[EXERCISE PROMPT]: Your output should consist of the lines from the first line of the records below through the one with "moines dévoués cherchant", exactly, minus the pictures.

---- AVAILABLE DATA

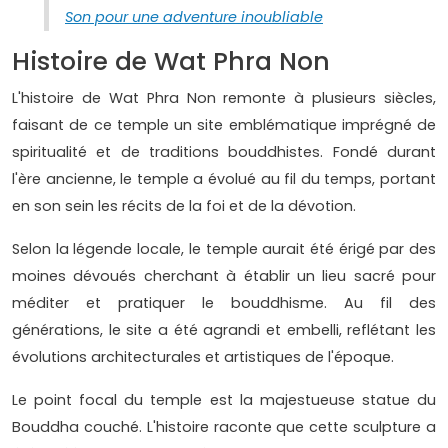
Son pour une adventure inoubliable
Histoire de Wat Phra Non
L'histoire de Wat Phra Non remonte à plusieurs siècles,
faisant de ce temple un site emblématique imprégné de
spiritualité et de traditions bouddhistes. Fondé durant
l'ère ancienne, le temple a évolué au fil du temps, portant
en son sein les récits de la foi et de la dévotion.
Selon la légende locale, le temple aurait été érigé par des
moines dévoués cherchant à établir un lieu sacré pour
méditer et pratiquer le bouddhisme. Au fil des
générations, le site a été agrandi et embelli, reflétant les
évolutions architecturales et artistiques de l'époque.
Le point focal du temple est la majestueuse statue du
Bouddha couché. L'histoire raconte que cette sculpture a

--------

[WRITTEN RESPONSE]:
Son pour une adventure inoubliable
Histoire de Wat Phra Non
L'histoire de Wat Phra Non remonte à plusieurs siècles,
faisant de ce temple un site emblématique imprégné de
spiritualité et de traditions bouddhistes. Fondé durant
l'ère ancienne, le temple a évolué au fil du temps, portant
en son sein les récits de la foi et de la dévotion.
Selon la légende locale, le temple aurait été érigé par des
moines dévoués cherchant à établir un lieu sacré pour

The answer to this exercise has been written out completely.